Buscar: Newsletter:

Brasil

Folha pede a Gilmar e ao STF que manere no conluio pró-golpe

DO BAHIA TODO DIA 30/05/2016 | 07h41

Fica difícil até para setores da grande imprensa aceitar os exageros que os golpistas vêm  promovendo em sua ação para tirar Dilma e o PT do mapa da política brasileira. O Supremo Tribunal Federal (STF),  já muito manchado pelas omissões que culminaram com a queda da presidenta, vem dando exemplos de uso da lei conforme conveniência política, com  maior destaque para o ministro Gilmar Mendes. 

Todos sabem q ue Gilmar é líder dqa bancada  do PSDB no Supremo.

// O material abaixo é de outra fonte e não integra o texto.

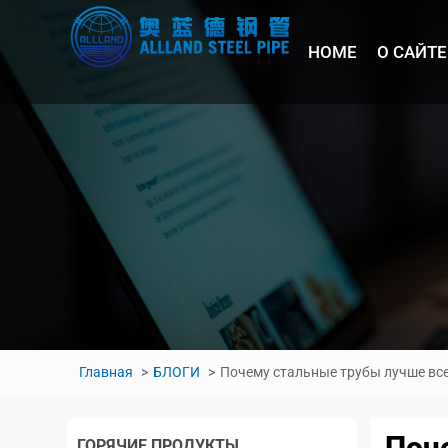
HOME
О САЙТЕ
Главная
БЛОГИ
Почему стальные трубы лучше все
Поч
ГОРЯЧИЕ ПРОДУКТЫ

Mas isso está incomodando  já até a Folha de São Paulo, jornal que sempre se vendeu  à sociedade como imparcial, coisa que nunca foi. Nesta segunda (30), o diário da capital paulista soltou um editorial em que pede para  os ministros do STF, em especial  o tucano Mendes, para maneirar suas atitudes pró-golpe. 

Os principais jornais do  mundo estão  denunciando o golpe midiático-jurídico-parlamentar que  ocorreu no Brasil. E vem reprovando a atitude da grande imprensa brasileira, que apoiou abertamente o ataque à democracia. Com o editorial, a Folha tenta retirar da testa a peçha de golpista. Primeiro por conta de sua imagem internacional. E segundo, porque  o conluio que se formou contra Dilma e o PT está sendo desnudado perante a sociedade. Veja o editorial.  

"Seguir a cartilha

Há pouco mais de duas semanas, o ministro Gilmar Mendes, do Supremo Tribunal Federal, tomou uma decisão atípica. Solicitou que o procurador-geral da República, Rodrigo Janot, reavaliasse a necessidade de investigar o senador Aécio Neves (PSDB-MG), supostamente envolvido num esquema de corrupção em Furnas.

Na semana passada, Gilmar repetiu a atitude incomum. Devolveu a Janot um novo pedido de abertura de inquérito sobre o tucano. Dessa vez o procurador-geral pretendia apurar eventual participação do presidente do PSDB em alegada maquiagem de dados do Banco Rural, que teria o intuito de ocultar o chamado mensalão mineiro.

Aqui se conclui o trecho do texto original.